Singapore’s economy unexpectedly expanded last quarter as manufacturing declined less than initially estimated amid recoveries in advanced countries.
Gross domestic product rose an annualized 0.1 percent in the three months through June from the previous quarter, when it climbed a revised 1.8 percent, the trade ministry said in a statement today. That compares with a July estimate of a 0.8 percent contraction and the median forecast in a Bloomberg News survey of 14 economists for a 0.3 percent drop.
“While global growth in the first quarter of the year turned out weaker than expected, recent incoming data suggest that global economic activities are recovering modestly,” the trade ministry said. Externally-oriented sectors such as finance, insurance and wholesale trade are likely to support expansion in the second half, it said.
The export-dependent Southeast Asian nation is set to benefit from a recovery in global growth, which is helping to offset higher business costs as the government pursues a plan to slow the inflow of foreign workers, boost productivity and attract new industries. The U.S. economy is improving, the euro area will benefit from an accommodative monetary policy and China has taken steps to support expansion, Singapore’s trade ministry said.
“Given the slowly improving external demand for both goods and services, led by developed economies, Singapore should be on track to achieve GDP growth of about 3 percent this year,” said Song Seng Wun, a regional economist at CIMB Research in Singapore. Even so, “the still uneven labor productivity performance suggests much work needs to be done.”
The Singapore dollar gained as much as 0.1 percent after the report. It traded little changed at 1.2502 against the U.S. currency as of 10:51 a.m. local time.

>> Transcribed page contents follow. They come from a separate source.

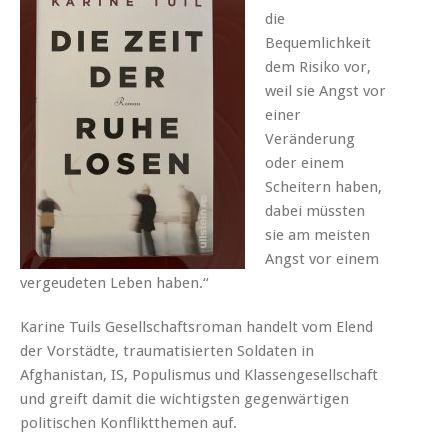
die
Bequemlichkeit
dem Risiko vor,
weil sie Angst vor
einer
Veränderung
oder einem
Scheitern haben,
dabei müssten
sie am meisten
Angst vor einem
vergeudeten Leben haben.“
Karine Tuils Gesellschaftsroman handelt vom Elend
der Vorstädte, traumatisierten Soldaten in
Afghanistan, IS, Populismus und Klassengesellschaft
und greift damit die wichtigsten gegenwärtigen
politischen Konfliktthemen auf.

The economy expanded 2.4 percent in the second quarter from a year earlier, after growing a revised 4.8 percent in the previous three months, the trade ministry said today. The median estimate in a Bloomberg survey was for a 2.3 percent gain.
Manufacturing declined 15.2 percent in the second quarter from the previous three months, compared with a July estimate of a 19.4 percent contraction. Services rose 4.5 percent in the same period, while construction gained 0.3 percent.
The ministry reiterated Prime Minister Lee Hsien Loong’s Aug. 8 forecast for 2014 growth of 2.5 percent to 3.5 percent. Separately, the estimate for non-oil domestic exports was cut to a contraction of between 1 percent and 2 percent, from an increase of 1 percent to 3 percent previously.
The GDP forecast, which is narrower than an earlier prediction of 2 percent to 4 percent, factors in downside risks from the global economy, Ow Foong Pheng, permanent secretary at the trade ministry, told reporters today. Singapore will monitor geopolitical risks, she said.
The central bank’s policy stance remains appropriate and unchanged, said Jacqueline Loh, deputy managing director at the Monetary Authority of Singapore. The city state, which uses the island’s dollar to manage price pressure, said in April it will maintain a modest and gradual appreciation of the currency.
While domestically-oriented sectors such as business services and information and communications are expected to remain resilient in the second half of the year, growth in some labor-intensive segments such as retail and food services may be weighed down by labor constraints, the trade ministry said.
“Growth momentum going forward will be tepid,” Irvin Seah, an economist at DBS Group Holdings Ltd. in Singapore, said in a note. “The economy continues to be weighed down by the domestic restructuring and external uncertainties. Manufacturing has bottomed but the services sector remains a risk.”